Exercise instructions ->
From the records below, please repeat exactly the line that has "ste pronašli što ste tražili?", the line that has "Akcije iz kategorije Igračke", and every line between them, and nothing else.

----

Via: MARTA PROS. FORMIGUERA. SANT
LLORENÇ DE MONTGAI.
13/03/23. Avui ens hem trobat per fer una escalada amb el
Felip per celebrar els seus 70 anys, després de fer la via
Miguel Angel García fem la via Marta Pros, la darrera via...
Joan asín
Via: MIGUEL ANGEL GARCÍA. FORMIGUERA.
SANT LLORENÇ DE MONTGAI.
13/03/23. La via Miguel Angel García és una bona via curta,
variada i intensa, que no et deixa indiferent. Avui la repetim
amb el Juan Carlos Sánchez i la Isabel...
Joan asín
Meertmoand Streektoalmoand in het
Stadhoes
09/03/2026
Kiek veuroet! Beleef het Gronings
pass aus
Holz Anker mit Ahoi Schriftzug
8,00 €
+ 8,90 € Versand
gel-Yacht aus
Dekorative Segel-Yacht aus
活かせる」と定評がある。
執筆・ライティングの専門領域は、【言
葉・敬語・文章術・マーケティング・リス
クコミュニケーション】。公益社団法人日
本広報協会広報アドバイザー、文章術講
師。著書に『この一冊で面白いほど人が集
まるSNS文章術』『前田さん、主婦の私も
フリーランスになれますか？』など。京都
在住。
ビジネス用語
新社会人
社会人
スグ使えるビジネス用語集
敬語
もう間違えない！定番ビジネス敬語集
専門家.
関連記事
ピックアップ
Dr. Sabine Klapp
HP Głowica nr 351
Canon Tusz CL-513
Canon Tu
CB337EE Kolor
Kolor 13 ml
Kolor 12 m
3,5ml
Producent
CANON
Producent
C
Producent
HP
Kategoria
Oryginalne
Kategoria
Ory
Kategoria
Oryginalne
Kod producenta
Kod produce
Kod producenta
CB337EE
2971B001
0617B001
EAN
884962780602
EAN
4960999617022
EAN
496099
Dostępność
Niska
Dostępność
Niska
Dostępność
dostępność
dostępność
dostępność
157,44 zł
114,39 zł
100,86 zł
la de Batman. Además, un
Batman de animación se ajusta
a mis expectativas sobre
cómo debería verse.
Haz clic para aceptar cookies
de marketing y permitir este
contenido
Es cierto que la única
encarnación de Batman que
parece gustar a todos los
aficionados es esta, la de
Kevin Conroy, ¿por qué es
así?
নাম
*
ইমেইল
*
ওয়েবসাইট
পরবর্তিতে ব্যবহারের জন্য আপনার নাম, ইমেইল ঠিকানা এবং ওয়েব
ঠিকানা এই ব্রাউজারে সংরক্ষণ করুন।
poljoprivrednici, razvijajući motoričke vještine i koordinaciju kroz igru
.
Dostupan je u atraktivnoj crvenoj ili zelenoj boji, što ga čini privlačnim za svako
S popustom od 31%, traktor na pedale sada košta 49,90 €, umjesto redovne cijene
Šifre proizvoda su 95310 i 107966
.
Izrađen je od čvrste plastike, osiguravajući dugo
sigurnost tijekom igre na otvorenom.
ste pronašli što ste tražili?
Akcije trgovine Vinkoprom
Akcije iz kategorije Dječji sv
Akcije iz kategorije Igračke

----

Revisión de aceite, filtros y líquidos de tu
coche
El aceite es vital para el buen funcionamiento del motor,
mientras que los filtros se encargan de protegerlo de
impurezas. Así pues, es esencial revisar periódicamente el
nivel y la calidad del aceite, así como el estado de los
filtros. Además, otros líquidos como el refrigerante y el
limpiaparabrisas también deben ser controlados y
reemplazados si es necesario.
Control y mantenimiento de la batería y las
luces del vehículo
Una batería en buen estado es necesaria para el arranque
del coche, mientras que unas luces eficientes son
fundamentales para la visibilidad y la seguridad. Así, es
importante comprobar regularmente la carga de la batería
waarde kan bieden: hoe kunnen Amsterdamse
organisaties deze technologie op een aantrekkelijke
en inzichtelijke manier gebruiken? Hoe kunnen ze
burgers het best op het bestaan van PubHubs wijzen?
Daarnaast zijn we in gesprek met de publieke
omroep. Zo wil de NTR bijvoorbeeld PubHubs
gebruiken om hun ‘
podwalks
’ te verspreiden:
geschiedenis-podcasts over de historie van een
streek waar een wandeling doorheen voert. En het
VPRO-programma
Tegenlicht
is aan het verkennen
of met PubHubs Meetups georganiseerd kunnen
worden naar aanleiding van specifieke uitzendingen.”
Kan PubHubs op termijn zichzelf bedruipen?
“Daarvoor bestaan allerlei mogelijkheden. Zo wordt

----

The completed task ->
ste pronašli što ste tražili?
Akcije trgovine Vinkoprom
Akcije iz kategorije Dječji sv
Akcije iz kategorije Igračke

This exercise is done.